Today, Governor Susana Martinez signed House Bill 2, New Mexico's FY13 budget, at Puesta del Sol Elementary in Rio Rancho, following her participation in "Read Across America Day," where she read to kindergarteners and celebrated Dr. Seuss's birthday with students in Rio Rancho and Albuquerque.
The balanced budget keeps New Mexico's financial house in order, while increasing funding for public education by nearly $90 million and providing a $41 million increase in Medicaid to deliver health care to those most in need. The budget also allows room for significant tax reform initiatives that Governor Martinez supports as a critical way to make New Mexico more competitive in order to create jobs. Last week, the Governor signed legislation reducing the double and triple taxation on construction contractors and manufacturers, allowing for the expansion of these businesses and increasing our competitiveness with surrounding states. The legislature also approved a tax credit for New Mexico employers who hire veterans returning from Iraq and Afghanistan.
"This budget embraces the core priorities of reforming our education system to ensure that our children can read and succeed, investing in efforts to grow businesses and create jobs, and protecting health care for those New Mexicans who are most in need," said Governor Martinez.
"And for the second year in a row, we have balanced New Mexico's budget without raising taxes. In fact, this year, we cut taxes."
Direct education reform funding includes $8.5 million for the state's early reading initiative, $3.5 million for direct assistance to schools that receive a grade of D or F under the state's A-F grading system, and $2.8 million to ensure college and career readiness by assessing students in grades 4-10 to provide students the help that they need and paying for all New Mexico 10th graders to take the PSAT. Pre-K and K-3 Plus funding will also be increased by $3.7 million and $5.7 million, respectively.
"I am particularly proud of the bipartisan support we received for investing directly in reading initiatives and providing help to struggling schools to ensure every New Mexico child is given a quality education," continued Governor Martinez. "If we are going to truly reform education, sending tax dollars to the same status quo to be spent in the same failing way isn't going to cut it.
Tax dollars should be used on proven strategies that work for our children.
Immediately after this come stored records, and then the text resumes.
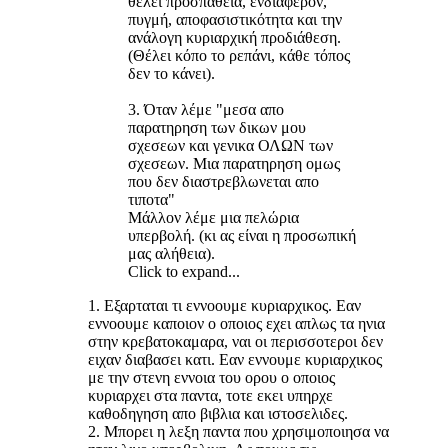
θέλει προσπάθεια, ενδιαφέρον,
πυγμή, αποφασιστικότητα και την
ανάλογη κυριαρχική προδιάθεση.
(Θέλει κόπο το ρεπάνι, κάθε τόπος
δεν το κάνει).
3. Όταν λέμε "μεσα απο
παρατηρηση των δικων μου
σχεσεων και γενικα ΟΛΩΝ των
σχεσεων. Μια παρατηρηση ομως
που δεν διαστρεβλωνεται απο
τιποτα"
Μάλλον λέμε μια πελώρια
υπερβολή. (κι ας είναι η προσωπική
μας αλήθεια).
Click to expand...
1. Εξαρταται τι εννοουμε κυριαρχικος. Εαν
εννοουμε καποιον ο οποιος εχει απλως τα ηνια
στην κρεβατοκαμαρα, ναι οι περισσοτεροι δεν
ειχαν διαβασει κατι. Εαν εννουμε κυριαρχικος
με την στενη εννοια του ορου ο οποιος
κυριαρχει στα παντα, τοτε εκει υπηρχε
καθοδηγηση απο βιβλια και ιστοσελιδες.
2. Μπορει η λεξη παντα που χρησιμοποιησα να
We have to invest in the classroom, and we have to be focused on improving our kids' ability to read, so that they are able to learn well and graduate from high school with the skills necessary to lead successful lives."
The $5.6 billion budget signed by Governor Martinez increases state spending by 4 percent, or $219 million. FY13 reserves are projected to reach roughly 9 percent of the state budget.
"In my State of the State address, I noted that our primary responsibility was to ensure that we kept our financial house in order, and I'm confident that this budget does that. Santa Fe did not go on a spending spree and we focused spending on our top priorities," said Governor Martinez.
"The work we did last year to cut waste in government and make the tough decisions necessary to close the largest structural budget deficit in state history has put us in a position to begin investing in our priorities, like tax reforms to help small businesses create jobs and school reforms that help children learn to read by the 3rd grade."
The budget also increased funding for the Job Training Incentive Program (JTIP) to $7.9 million, a $6.7 million increase over last year's appropriation of $1.2 million. JTIP is a successful jobcreation program that allows businesses in New Mexico to hire new workers and expand by paying for up to 50 percent of a new employee's salary during the employee's first six months of work, while they are training.
Finally, to ensure that nursing homes won't have to close due to federal Medicare cuts, $8 million was provided to ensure that we are protecting some of the most vulnerable New Mexicans.